YOUR ASSIGNMENT:
Please transcribe exactly, and only, the lines of the data below between the line holding "chất lượng mà" and the line holding "phòng tương tự trong khu vực. Nhưng điều quan", inclusive.

(Records from a data collection)

▶

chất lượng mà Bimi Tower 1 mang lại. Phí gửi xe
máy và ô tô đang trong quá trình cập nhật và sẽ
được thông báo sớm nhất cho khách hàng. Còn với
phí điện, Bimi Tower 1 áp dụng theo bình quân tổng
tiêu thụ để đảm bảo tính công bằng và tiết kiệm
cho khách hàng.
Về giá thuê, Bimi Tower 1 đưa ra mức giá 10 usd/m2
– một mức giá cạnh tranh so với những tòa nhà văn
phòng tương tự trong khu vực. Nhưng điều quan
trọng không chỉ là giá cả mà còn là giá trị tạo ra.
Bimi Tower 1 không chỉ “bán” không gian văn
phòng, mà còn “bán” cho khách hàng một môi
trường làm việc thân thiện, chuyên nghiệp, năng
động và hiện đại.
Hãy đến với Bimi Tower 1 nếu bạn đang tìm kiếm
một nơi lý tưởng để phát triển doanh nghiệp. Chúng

◀
▶

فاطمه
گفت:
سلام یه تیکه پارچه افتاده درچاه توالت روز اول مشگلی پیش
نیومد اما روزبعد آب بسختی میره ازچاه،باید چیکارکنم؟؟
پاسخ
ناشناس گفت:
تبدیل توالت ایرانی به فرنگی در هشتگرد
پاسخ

◀

RESULT FOR THIS TASK:
chất lượng mà Bimi Tower 1 mang lại. Phí gửi xe
máy và ô tô đang trong quá trình cập nhật và sẽ
được thông báo sớm nhất cho khách hàng. Còn với
phí điện, Bimi Tower 1 áp dụng theo bình quân tổng
tiêu thụ để đảm bảo tính công bằng và tiết kiệm
cho khách hàng.
Về giá thuê, Bimi Tower 1 đưa ra mức giá 10 usd/m2
– một mức giá cạnh tranh so với những tòa nhà văn
phòng tương tự trong khu vực. Nhưng điều quan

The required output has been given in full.